Chris Pine as Kirk, Zachary Quinto as Spock
The film certainly begins on a powerful note. The U.S.S. Kelvin is flying through space and minding its own business when it is suddenly attacked by a giant spaceship that has just emerged from a "singularity," a sort of black hole. It is not entirely clear, at first, where this spaceship comes from, but it is populated by Romulans—led by a guy named Nero (Eric Bana), who is one of the more sketchily drawn villains in Star Trek lore—and we gather that some sort of time travel is involved, since the Romulans don't seem to know what year it is, and they say they are looking for the elderly Ambassador Spock, who is briefly seen in a hologram and is clearly played by Leonard Nimoy (who came out of retirement to play this character for the first time since a 1991 episode of Star Trek: The Next Generation).
In any case, a battle quickly ensues, and by the end of it, the Kelvin is destroyed and many of its officers are dead, but not before one of them, a certain George Samuel Kirk (Chris Hemsworth), has safely evacuated many of the ship's passengers—including his very pregnant wife Winona (Jennifer Morrison), who gives birth to little James T. in the escape pod. It's an intense sequence, and the final exchange between Papa and Mama Kirk is sure to move some viewers to tears before the opening titles have even begun.

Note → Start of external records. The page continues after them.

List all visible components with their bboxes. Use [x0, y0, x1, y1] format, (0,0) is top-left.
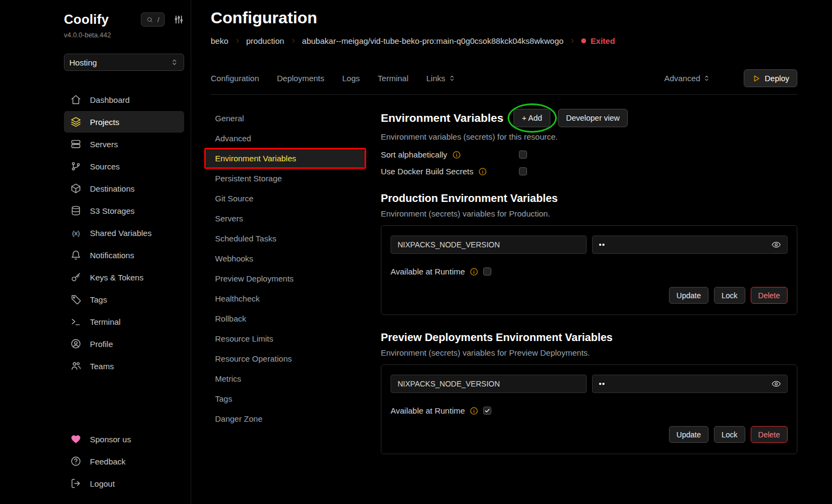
production-section-title: Production Environment Variables: [381, 192, 797, 205]
available-at-runtime-checkbox[interactable]: [483, 407, 491, 415]
layers-icon: [70, 116, 81, 127]
subnav-item-danger-zone[interactable]: Danger Zone: [206, 410, 365, 428]
tab-links[interactable]: Links: [426, 74, 456, 83]
advanced-dropdown[interactable]: Advanced: [664, 74, 711, 83]
tab-terminal[interactable]: Terminal: [378, 74, 408, 83]
toggle-label-group: Sort alphabetically: [381, 150, 519, 159]
sidebar-item-sources[interactable]: Sources: [64, 155, 184, 177]
subnav-item-preview-deployments[interactable]: Preview Deployments: [206, 270, 365, 287]
configuration-subnav: General Advanced Environment Variables P…: [211, 95, 381, 454]
sidebar-item-label: Keys & Tokens: [90, 273, 144, 282]
update-button[interactable]: Update: [669, 287, 708, 304]
subnav-item-webhooks[interactable]: Webhooks: [206, 250, 365, 267]
env-key-input[interactable]: [391, 235, 587, 254]
subnav-item-tags[interactable]: Tags: [206, 390, 365, 408]
tab-logs[interactable]: Logs: [342, 74, 360, 83]
production-env-card: Available at Runtime Update Lock Delete: [381, 225, 797, 315]
sort-alphabetically-checkbox[interactable]: [519, 150, 527, 159]
search-shortcut-button[interactable]: /: [141, 12, 165, 27]
preview-section-title: Preview Deployments Environment Variable…: [381, 331, 797, 344]
env-value-input[interactable]: [592, 375, 788, 393]
subnav-item-rollback[interactable]: Rollback: [206, 310, 365, 328]
sidebar-item-destinations[interactable]: Destinations: [64, 178, 184, 199]
breadcrumb-environment[interactable]: production: [246, 36, 284, 45]
available-at-runtime-label: Available at Runtime: [391, 267, 465, 276]
subnav-item-git-source[interactable]: Git Source: [206, 189, 365, 207]
env-input-row: [391, 235, 788, 254]
check-icon: [484, 408, 490, 414]
available-at-runtime-checkbox[interactable]: [483, 267, 491, 276]
subnav-item-environment-variables[interactable]: Environment Variables: [206, 149, 365, 167]
subnav-item-general[interactable]: General: [206, 109, 365, 127]
tab-label: Links: [426, 74, 445, 83]
play-icon: [752, 74, 760, 83]
tab-configuration[interactable]: Configuration: [211, 74, 259, 83]
docker-build-secrets-row: Use Docker Build Secrets: [381, 167, 797, 176]
sidebar-item-dashboard[interactable]: Dashboard: [64, 89, 184, 110]
container-cube-icon: [70, 183, 81, 194]
docker-build-secrets-checkbox[interactable]: [519, 167, 527, 175]
panel-header: Environment Variables + Add Developer vi…: [381, 109, 797, 127]
terminal-icon: [70, 316, 81, 327]
developer-view-button[interactable]: Developer view: [558, 109, 628, 127]
subnav-item-metrics[interactable]: Metrics: [206, 370, 365, 388]
env-toggles: Sort alphabetically Use Docker Build Sec…: [381, 150, 797, 176]
update-button[interactable]: Update: [669, 426, 708, 443]
app-logo[interactable]: Coolify: [64, 12, 109, 27]
heart-icon: [70, 434, 81, 444]
resource-tabbar: Configuration Deployments Logs Terminal …: [211, 69, 797, 87]
sidebar-item-projects[interactable]: Projects: [64, 111, 184, 133]
sidebar-item-logout[interactable]: Logout: [64, 473, 184, 494]
sidebar-item-keys-tokens[interactable]: Keys & Tokens: [64, 266, 184, 288]
subnav-item-advanced[interactable]: Advanced: [206, 129, 365, 147]
subnav-item-resource-operations[interactable]: Resource Operations: [206, 350, 365, 368]
lock-button[interactable]: Lock: [714, 287, 745, 304]
tag-icon: [70, 294, 81, 305]
available-at-runtime-row: Available at Runtime: [391, 406, 788, 415]
sidebar-item-teams[interactable]: Teams: [64, 355, 184, 377]
eye-icon[interactable]: [771, 240, 781, 250]
sidebar: Coolify / v4.0.0-beta.442 Hosting Dashbo…: [0, 0, 191, 504]
advanced-label: Advanced: [664, 74, 700, 83]
subnav-item-servers[interactable]: Servers: [206, 210, 365, 227]
deploy-button[interactable]: Deploy: [744, 69, 797, 87]
subnav-item-healthcheck[interactable]: Healthcheck: [206, 290, 365, 307]
breadcrumb-resource[interactable]: abubakar--meigag/vid-tube-beko-pro:main-…: [302, 36, 564, 45]
sidebar-item-shared-variables[interactable]: (x) Shared Variables: [64, 222, 184, 244]
breadcrumb-project[interactable]: beko: [211, 36, 229, 45]
subnav-item-persistent-storage[interactable]: Persistent Storage: [206, 169, 365, 187]
database-icon: [70, 205, 81, 216]
page-title: Configuration: [211, 9, 797, 27]
home-icon: [70, 94, 81, 105]
info-icon: [470, 407, 478, 415]
sidebar-item-terminal[interactable]: Terminal: [64, 311, 184, 332]
sidebar-item-notifications[interactable]: Notifications: [64, 244, 184, 266]
sidebar-item-tags[interactable]: Tags: [64, 289, 184, 310]
sidebar-item-feedback[interactable]: Feedback: [64, 450, 184, 472]
sidebar-item-sponsor-us[interactable]: Sponsor us: [64, 428, 184, 450]
subnav-item-scheduled-tasks[interactable]: Scheduled Tasks: [206, 230, 365, 247]
sidebar-item-label: Sponsor us: [90, 435, 131, 444]
sidebar-item-s3-storages[interactable]: S3 Storages: [64, 200, 184, 221]
panel-subtitle: Environment variables (secrets) for this…: [381, 132, 797, 141]
tab-deployments[interactable]: Deployments: [277, 74, 324, 83]
delete-button[interactable]: Delete: [751, 287, 788, 304]
sidebar-item-label: S3 Storages: [90, 206, 135, 215]
configuration-body: General Advanced Environment Variables P…: [211, 95, 797, 454]
sidebar-footer: Sponsor us Feedback Logout: [64, 428, 184, 495]
subnav-item-resource-limits[interactable]: Resource Limits: [206, 330, 365, 348]
sidebar-item-label: Destinations: [90, 184, 135, 193]
delete-button[interactable]: Delete: [751, 426, 788, 443]
env-value-input[interactable]: [592, 235, 788, 254]
search-icon: [146, 16, 153, 23]
lock-button[interactable]: Lock: [714, 426, 745, 443]
settings-sliders-icon[interactable]: [173, 14, 184, 25]
sidebar-item-servers[interactable]: Servers: [64, 133, 184, 155]
sidebar-item-label: Feedback: [90, 457, 126, 466]
add-env-variable-button[interactable]: + Add: [514, 109, 550, 127]
app-version: v4.0.0-beta.442: [64, 31, 184, 39]
env-key-input[interactable]: [391, 375, 587, 393]
team-selector[interactable]: Hosting: [64, 54, 184, 71]
sidebar-item-profile[interactable]: Profile: [64, 333, 184, 355]
eye-icon[interactable]: [771, 379, 781, 389]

The next few sequences take us through the childhood and emerging adulthood of both Kirk (Chris Pine) and, on another planet, his future first officer Spock (Zachary Quinto), the latter of whom is mocked by his fellow Vulcans for having a human mother (Winona Ryder) and therefore not being as pure a Vulcan as they. In some ways, this part of the film fills a few gaps in the existing franchise: past movies and TV episodes have alluded to the taunts that Spock endured as a child, but there's nothing quite like seeing them first-hand; and the scene in which Spock assures his mother that he doesn't mean her any disrespect by denying his human side—thereby showing sensitivity to her emotions even as he implies that he would rather not have inherited them—is full of subtle, emotional cues.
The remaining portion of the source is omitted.